(Dataset content begins)

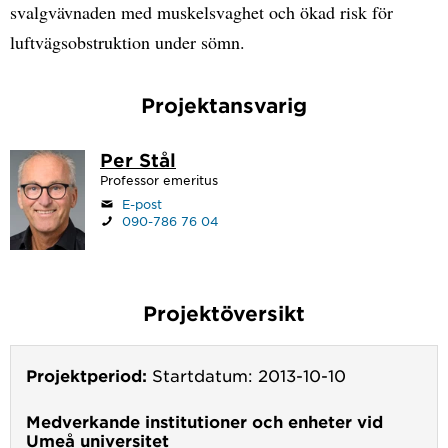
svalgvävnaden med muskelsvaghet och ökad risk för
luftvägsobstruktion under sömn.
Projektansvarig
Per Stål
Professor emeritus
E-post
090-786 76 04
Projektöversikt
Projektperiod:
Startdatum: 2013-10-10
Medverkande institutioner och enheter vid
Umeå universitet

(Dataset content ends)

◆ Work to be completed ◆
Return the lines from the one containing "Projektöversikt" through the last line of the records. Include both ends and nothing else.

◆ Output for this exercise ◆
Projektöversikt
Projektperiod:
Startdatum: 2013-10-10
Medverkande institutioner och enheter vid
Umeå universitet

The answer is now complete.